Au restaurant le Poul Vern, on croise le commercial, le chauffeur poids lourd ou l'auto-entrepreneur qui vient de monter sa société. Le temps d'un repas, à l'approche des législatives, ils livrent leur regard et leurs incompréhensions des politiques de l'emploi et de la fiscalisation de notre pays.
À quelques mètres de la sortie 36 de la nationale 165, à Landaul dans le Morbihan se dresse le Poul Vern, un restaurant routier qui accueille chaque midi entre 150 et 200 personnes. L'établissement est ouvert jour et nuit. Stéphanie Wilhem-Bannier, la gérante, a repris l'affaire il y a 8 ans. Pour l'épauler, cinq salariés sont à ses côtés."On a pas le droit l'erreur" nous glisse Stéphanie. "Ça tourne mais mon personnel évite d'être malade. La moindre absence peut fragiliser l'équilibre du restaurant et remplacer, c'est un casse tête sans nom."
Ces dernière années, elle a vu une partie de sa clientèle plonger. "Le plus frappant, c'est pour les artisans. Avant, on avait plusieurs équipes de dix personnes qui venaient déjeuner. Mais à chaque loi, c'est une partie de ces équipes qui a disparu. Maintenant les artisans travaillent seuls ou ils changent de statut, ils s'installent auto-entrepreneur pour avoir moins de charges."

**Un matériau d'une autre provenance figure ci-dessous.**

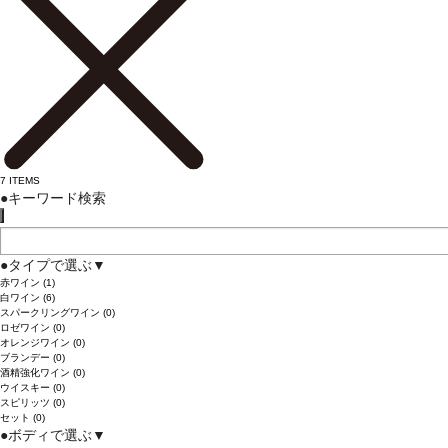
7
ITEMS
●
キーワード検索
●
タイプで選ぶ
▼
赤ワイン
(1)
白ワイン
(6)
スパークリングワイン
(0)
ロゼワイン
(0)
オレンジワイン
(0)
ブランデー
(0)
酒精強化ワイン
(0)
ウイスキー
(0)
スピリッツ
(0)
セット
(0)
●
ボディで選ぶ
▼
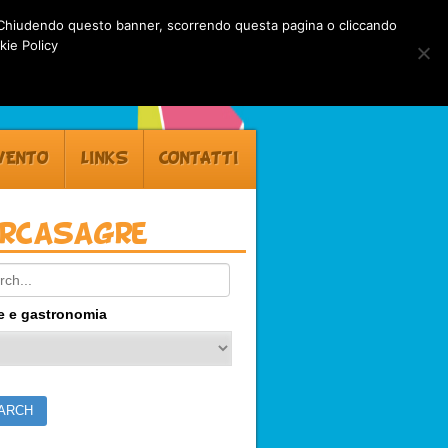
rti. Chiudendo questo banner, scorrendo questa pagina o cliccando
kie Policy
VENTO
LINKS
CONTATTI
ercasagre
ch:
e e gastronomia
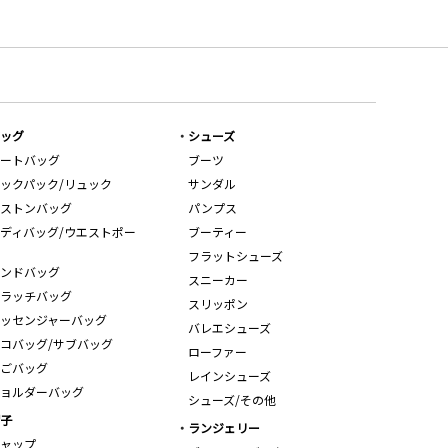
ッグ
シューズ
ートバッグ
ブーツ
ックパック/リュック
サンダル
ストンバッグ
パンプス
ディバッグ/ウエストポー
ブーティー
フラットシューズ
ンドバッグ
スニーカー
ラッチバッグ
スリッポン
ッセンジャーバッグ
バレエシューズ
コバッグ/サブバッグ
ローファー
ごバッグ
レインシューズ
ョルダーバッグ
シューズ/その他
子
ランジェリー
ャップ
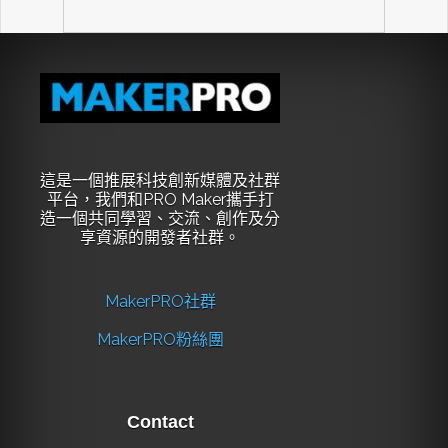
這是一個推展科技創新媒體及社群
平台，我們和PRO Maker攜手打
造一個共同學習、交流、創作及分
享資源的開發者社群。
MakerPRO社群
MakerPRO粉絲團
Contact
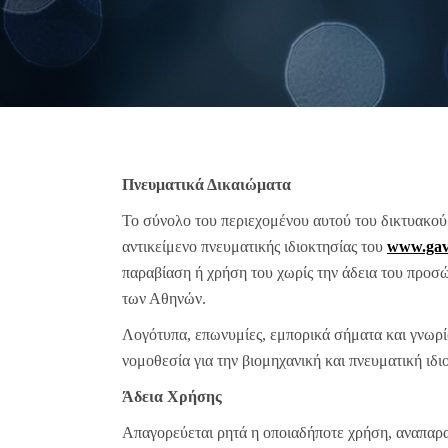
Πνευματικά Δικαιώματα
Το σύνολο του περιεχομένου αυτού του δικτυακο
αντικείμενο πνευματικής ιδιοκτησίας του
www.gavr
παραβίαση ή χρήση του χωρίς την άδεια του προσώ
των Αθηνών.
Λογότυπα, επωνυμίες, εμπορικά σήματα και γνωρί
νομοθεσία για την βιομηχανική και πνευματική ιδι
Άδεια Χρήσης
Απαγορεύεται ρητά η οποιαδήποτε χρήση, αναπαρ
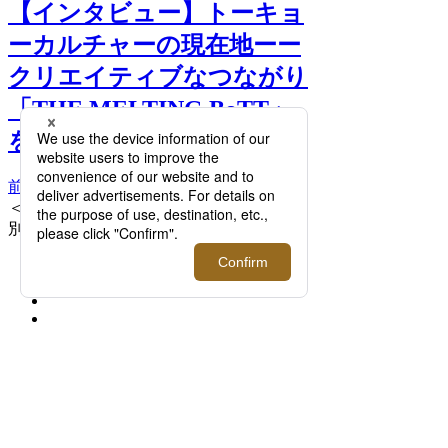
【インタビュー】トーキョ
ーカルチャーの現在地ーー
クリエイティブなつながり
「THE MELTING BoTT」
を開催！ >>
前へ
次へ
＜udai＞ キャップ 8,800円 ＊伊勢丹新宿店
別注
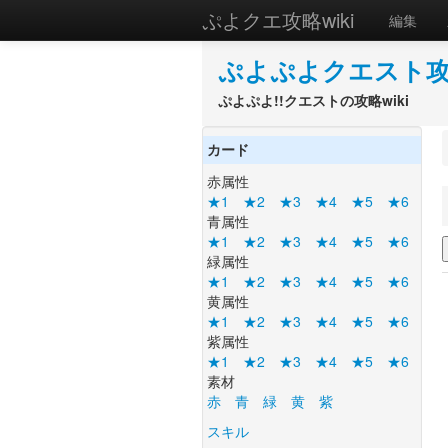
ぷよクエ攻略wiki
編集
ぷよぷよクエスト攻略
ぷよぷよ!!クエストの攻略wiki
カード
赤属性
★1
★2
★3
★4
★5
★6
青属性
★1
★2
★3
★4
★5
★6
緑属性
★1
★2
★3
★4
★5
★6
黄属性
★1
★2
★3
★4
★5
★6
紫属性
★1
★2
★3
★4
★5
★6
素材
赤
青
緑
黄
紫
スキル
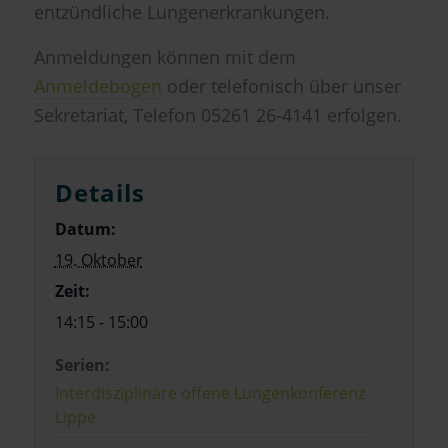
entzündliche Lungenerkrankungen.
Anmeldungen können mit dem
Anmeldebogen
oder telefonisch über unser
Sekretariat, Telefon 05261 26-4141 erfolgen.
Details
Datum:
19. Oktober
Zeit:
14:15 - 15:00
Serien:
Interdisziplinäre offene Lungenkonferenz
Lippe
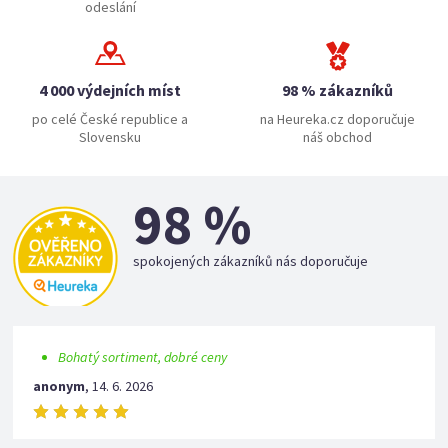
odeslání
4 000 výdejních míst
98 % zákazníků
po celé České republice a
na Heureka.cz doporučuje
Slovensku
náš obchod
98 %
spokojených zákazníků nás doporučuje
Bohatý sortiment, dobré ceny
anonym
,
14. 6. 2026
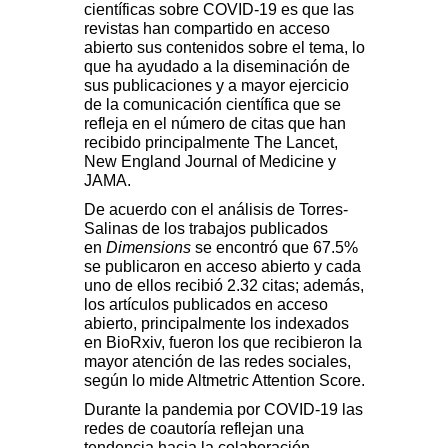
científicas sobre COVID-19 es que las
revistas han compartido en acceso
abierto sus contenidos sobre el tema, lo
que ha ayudado a la diseminación de
sus publicaciones y a mayor ejercicio
de la comunicación científica que se
refleja en el número de citas que han
recibido principalmente The Lancet,
New England Journal of Medicine y
JAMA.
De acuerdo con el análisis de Torres-
Salinas de los trabajos publicados
en
Dimensions
se encontró que 67.5%
se publicaron en acceso abierto y cada
uno de ellos recibió 2.32 citas; además,
los artículos publicados en acceso
abierto, principalmente los indexados
en BioRxiv, fueron los que recibieron la
mayor atención de las redes sociales,
según lo mide Altmetric Attention Score.
Durante la pandemia por COVID-19 las
redes de coautoría reflejan una
tendencia hacia la colaboración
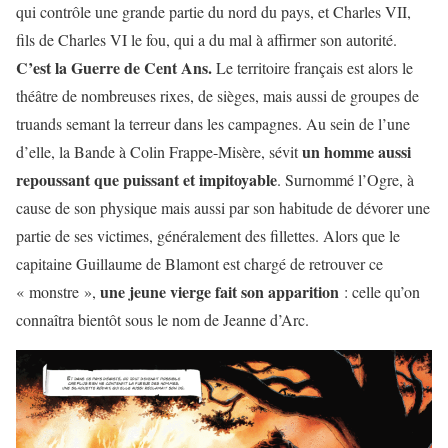
qui contrôle une grande partie du nord du pays, et Charles VII,
fils de Charles VI le fou, qui a du mal à affirmer son autorité.
C’est la Guerre de Cent Ans.
Le territoire français est alors le
théâtre de nombreuses rixes, de sièges, mais aussi de groupes de
truands semant la terreur dans les campagnes. Au sein de l’une
un homme aussi
d’elle, la Bande à Colin Frappe-Misère, sévit
repoussant que puissant et impitoyable
. Surnommé l’Ogre, à
cause de son physique mais aussi par son habitude de dévorer une
partie de ses victimes, généralement des fillettes. Alors que le
capitaine Guillaume de Blamont est chargé de retrouver ce
une jeune vierge fait son apparition
« monstre »,
: celle qu’on
connaîtra bientôt sous le nom de Jeanne d’Arc.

"On n'ose plus embaucher."
Installé dans un coin de la salle près de la fenêtre, Alain Laigo, artisan maçon est un habitué des lieux. Ce jour là, il partage son repas au côté d'un intérimaire et d'un artisan couvreur, Jean. Officiellement, Jean est retraité mais il est toujours en activité, pour arrondir les fins de mois.Alain Laigo lui pense tout stopper dans un an. Dans le bâtiment, il a connu les années fastes, et puis la crise est passé par là. "Dans notre métier, il y a beaucoup de yoyo alors il faudrait pouvoir adapter sa main d'oeuvre en fonction du marché. Mais licencier, ça coûte trop cher alors on ose plus embaucher et on prend des intérimaires." Quand il partira à la retraite, Alain n'aura sans doute pas de successeur pour reprendre son entreprise.
Concurrence déloyale
Au centre de la pièce, une grande tablée de chauffeurs routiers ne passe pas inaperçue. Autrefois, ils étaient eux aussi plus nombreux à fréquenter le restaurant. Fabrice le Corvic ne mâche pas ses mots. Il prend la parole pour le groupe. "Aujourd'hui, beaucoup de chauffeurs restent manger dans leur cabine avec leur gamelle."Avec le retour de la fiscalisation des heures supplémentaires, tout le monde en a pris un coup. Stéphanie la gérante nous le confirme, les chauffeurs routiers ne représentent plus la majorité de sa clientèle. "On l'a vu au nombre de café le matin. On pouvait aller jusqu'à 100 cafés servi au petit jour, c'est terminé."
Il est bientôt 14h ce 17 mai 2017. La salle de restaurant s'est quasiment vidée. Le coup de chauffe est passé. Seule une table d'une quinzaine de retraité prend le temps d'apprécier la fin de son repas. Sur l'écran de la télévision suspendue dans la salle du bar, le nouveau gouvernement doit être annoncé. "On va bien voir si ça change quelque chose, mais franchement, je demande à voir" lance un client en buvant son café.